The beach was spattered with small wooden boats dragged up and tied off, a miniature armada resting on the sand while the bigger vessels anchored in deeper water. The sun had already crested the horizon, and between the shouts and the cries of the merchants on shore, seabirds dove and squawked in a fight over fish offal.

Munroe neared the largest of the boats, a fiberglass V-hull nearly as long as hers with an improvised tarp under which five fishermen in cutoff pants, either bare-chested or wearing torn T-shirts, tended to nets and lounged in the developing shade. Munroe called out a hello in English and said, “I’m looking for the owner of your boat.”

All of the men had already turned to watch her approach, but in response to her shout the youngest stood, and arms and torso ripped with definition, leaned against the side in her direction. “Why?” he said.

“I have a boat to sell.”

He smiled and his head ticked toward her. “That one?”

Munroe returned the smile, sweeping her hand toward the bow.

“How much do you want?”

“Are you the owner?”

“I’m the renter,” he said. “But I want to buy my own.”

His English was perfect, melodic and educated and proper with the British history that was part of the country’s accent, an English more common in the big city, not the broken fragments of Sami’s or the pidgin of the hotel staff, and she adjusted her own grammar accordingly. “Together with the engine and the fuel it’s worth at least ten thousand U.S. dollars,” she said. “I want five thousand.”

He whistled. “I’ll give you five hundred.”

She laughed. “Let me talk to someone with money.”

“Six hundred,” he said.

Still smiling, she shook her head and said, “Do you carry a knife?”

He threw his arms wide. “I’m a fisherman!
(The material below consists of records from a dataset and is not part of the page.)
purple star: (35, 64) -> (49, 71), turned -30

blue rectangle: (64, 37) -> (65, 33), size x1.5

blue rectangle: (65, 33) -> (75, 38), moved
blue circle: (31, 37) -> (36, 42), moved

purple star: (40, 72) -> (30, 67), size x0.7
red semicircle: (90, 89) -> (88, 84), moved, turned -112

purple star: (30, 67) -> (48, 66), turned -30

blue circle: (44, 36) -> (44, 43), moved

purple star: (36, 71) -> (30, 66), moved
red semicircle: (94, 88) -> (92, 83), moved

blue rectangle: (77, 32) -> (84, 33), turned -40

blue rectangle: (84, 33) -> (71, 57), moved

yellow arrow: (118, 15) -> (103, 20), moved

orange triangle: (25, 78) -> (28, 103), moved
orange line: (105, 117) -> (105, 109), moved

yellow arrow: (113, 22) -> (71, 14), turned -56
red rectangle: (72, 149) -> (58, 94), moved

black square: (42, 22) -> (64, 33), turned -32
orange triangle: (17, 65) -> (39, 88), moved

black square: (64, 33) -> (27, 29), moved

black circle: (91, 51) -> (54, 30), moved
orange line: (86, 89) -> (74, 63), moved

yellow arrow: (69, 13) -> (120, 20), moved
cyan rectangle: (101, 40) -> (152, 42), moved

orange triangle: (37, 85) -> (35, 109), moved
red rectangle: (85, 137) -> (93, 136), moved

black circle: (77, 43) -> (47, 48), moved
What a question.”

“Sell it to me.”

“How much will you pay?”

“How much is it worth?”

“Eight thousand shillings,” he said.

“I’ll give you four thousand.”

“Deal,” he said, and motioned her in closer, and when her boat had neared and she’d cut the engine, he used an improvised gaff with a cloth wrapped around the end to pull the boats together. His knife had a six-inch blade, clean and sharp, pointed and narrow and better suited for paring than hand-to-hand combat; was holstered in leather that had been resewn several times; and was worth far less than Munroe had agreed to, but it was a blade all the same, a weapon until she could return to collect those she’d left behind in Mombasa.

With the transaction complete, Munroe asked for the number of his boat’s owner, and he fished around by his feet. Held up the stub of a blade-sharpened pencil. “You have paper?”
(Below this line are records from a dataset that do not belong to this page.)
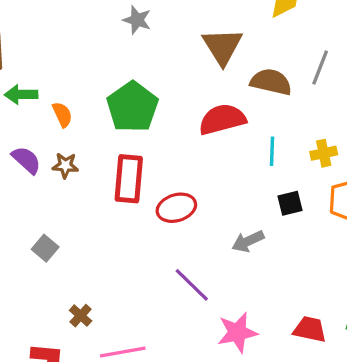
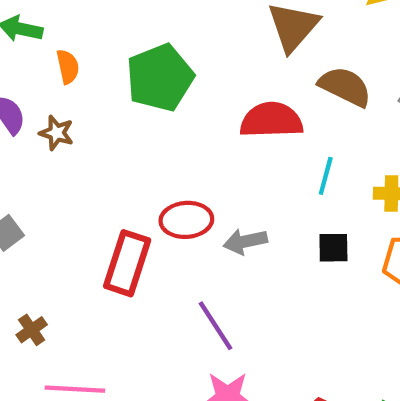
red rectangle: (129, 179) -> (127, 263), moved
gray arrow: (248, 241) -> (245, 241), moved
purple line: (192, 285) -> (216, 326), moved

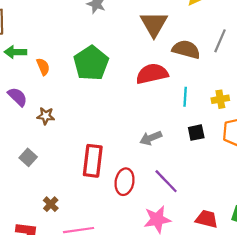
brown star: (57, 133) -> (46, 116), moved
red ellipse: (186, 220) -> (125, 182), moved, turned -65
purple line: (216, 326) -> (166, 181), moved

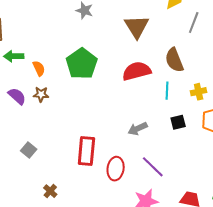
gray line: (220, 41) -> (194, 23), moved
brown semicircle: (186, 49) -> (174, 60), moved, turned -125
brown star: (46, 116) -> (41, 94), moved

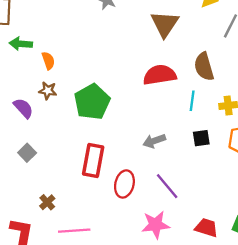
green pentagon: (82, 64) -> (92, 102), moved
purple semicircle: (17, 96) -> (23, 108), moved

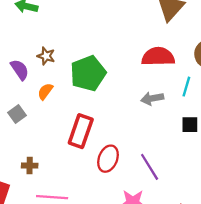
orange semicircle: (48, 61) -> (45, 91), moved, turned -132
gray arrow: (154, 141) -> (152, 98), moved
brown cross: (47, 202) -> (30, 166), turned 35

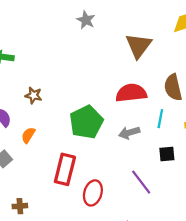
brown star: (46, 56) -> (33, 95), moved
green pentagon: (88, 73) -> (86, 122), moved
purple line: (150, 167) -> (141, 182), moved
She pulled out her phone, punched through the controls to insert a new contact. “One better,” she said.

He laughed again and recited a number and a name. Munroe entered the information. “A woman?” she said.
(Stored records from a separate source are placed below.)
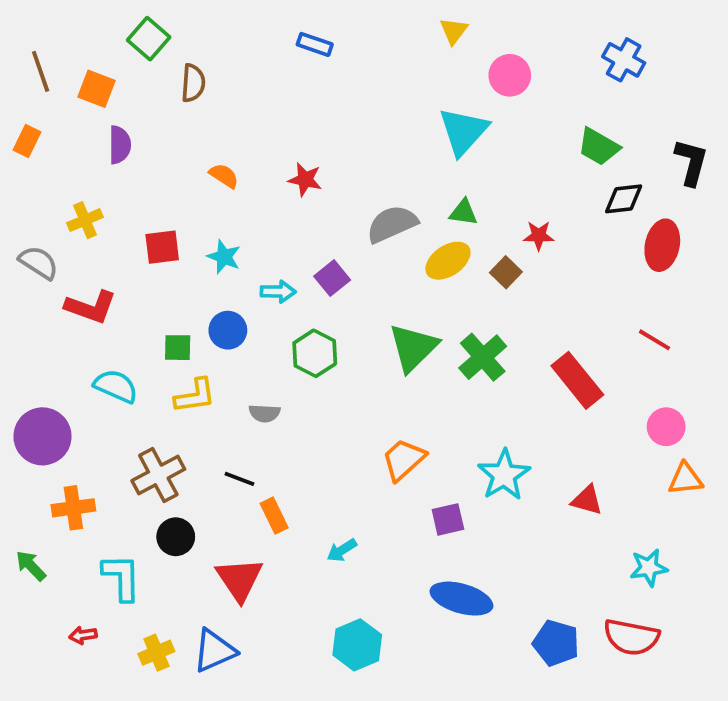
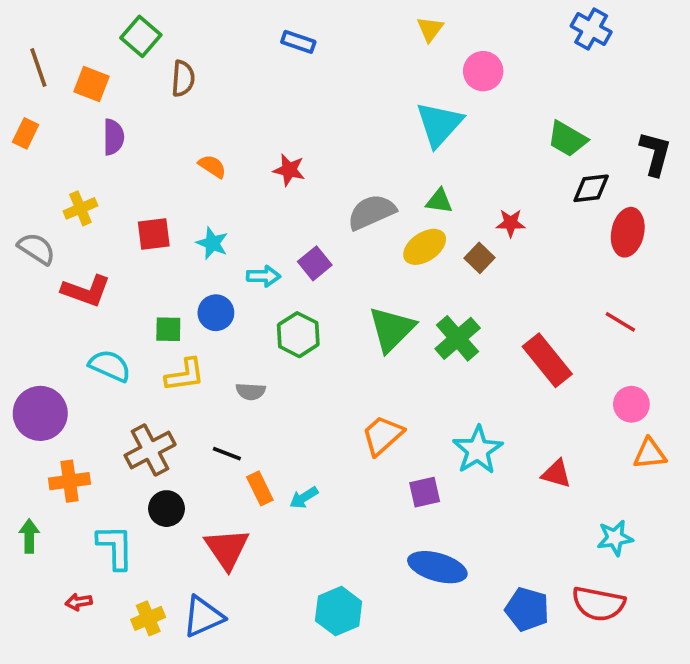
blue cross: (624, 60) -> (591, 29), moved
cyan arrow: (342, 550) -> (304, 498), moved
green arrow: (31, 566) -> (29, 536), turned 44

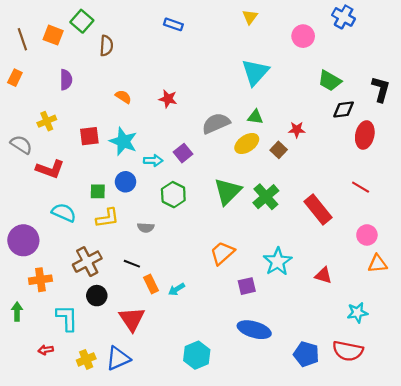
pink circle: (483, 71) -> (303, 36), moved
orange square: (91, 84) -> (53, 35), moved
cyan star: (212, 243) -> (123, 141), size x1.5

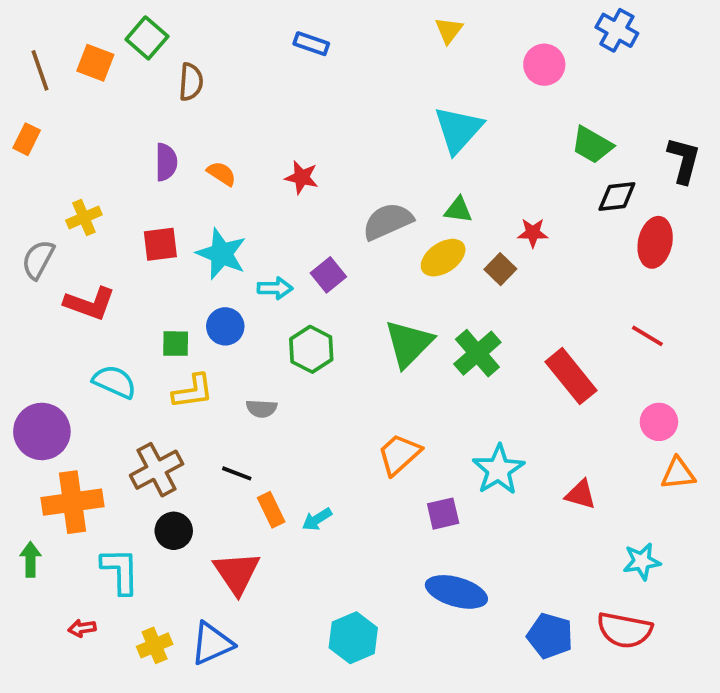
purple semicircle: (66, 80) -> (166, 162), moved
gray semicircle: (21, 145) -> (38, 260), turned -95
orange cross: (40, 280) -> (72, 502), size x1.4

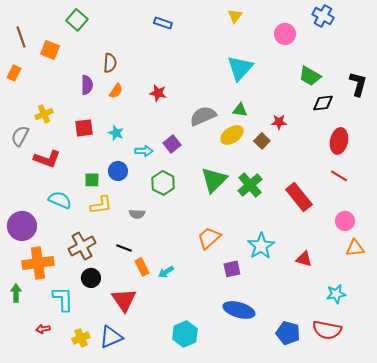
orange square: (95, 63) -> (50, 50), moved
brown semicircle: (191, 82) -> (110, 63), moved
orange semicircle: (221, 174) -> (116, 91), turned 91
red ellipse: (655, 242) -> (339, 141), moved
cyan star: (221, 254) -> (116, 133), size x0.6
He motioned toward the other boats anchored just offshore. “She owns five of these.”

“Is she difficult?”

“Of course,” he said. “She does good business.”

Munroe gave him a mock salute and he let loose the gaff, and when she no longer had an audience, the mask of her smile faded and the rage returned.

Another kilometer up the coast, where the shore was emptier, Munroe made the call. The woman was pure business and her questions were articulated with a solid knowledge of nautical terminology; she knew exactly what she wanted and what she could work with, and when Munroe had satisfied those concerns, the woman described
the large concrete pier that Munroe could see from where she now floated and arranged to meet there in half an hour.

Lack of papers were going to be the biggest hurdle to the sale. Anyone who was anyone or who knew anyone could find a way to them, but even so, the buyer would play up the issue as a way to undercut the price. And that was okay. Munroe needed the cash, but selling the boat was more about misdirection and a way to keep the tracker on the move.

CHAPTER 15

In the wait for the buyer Munroe dialed Amber Marie; held through ten, fifteen, of the irritating pulse tones while the phone in Djibouti rang long and went unanswered. There was no voice mail or caller ID on the other end, no digital footprint to provide notice that she’d attempted contact, so Munroe let the ringing continue.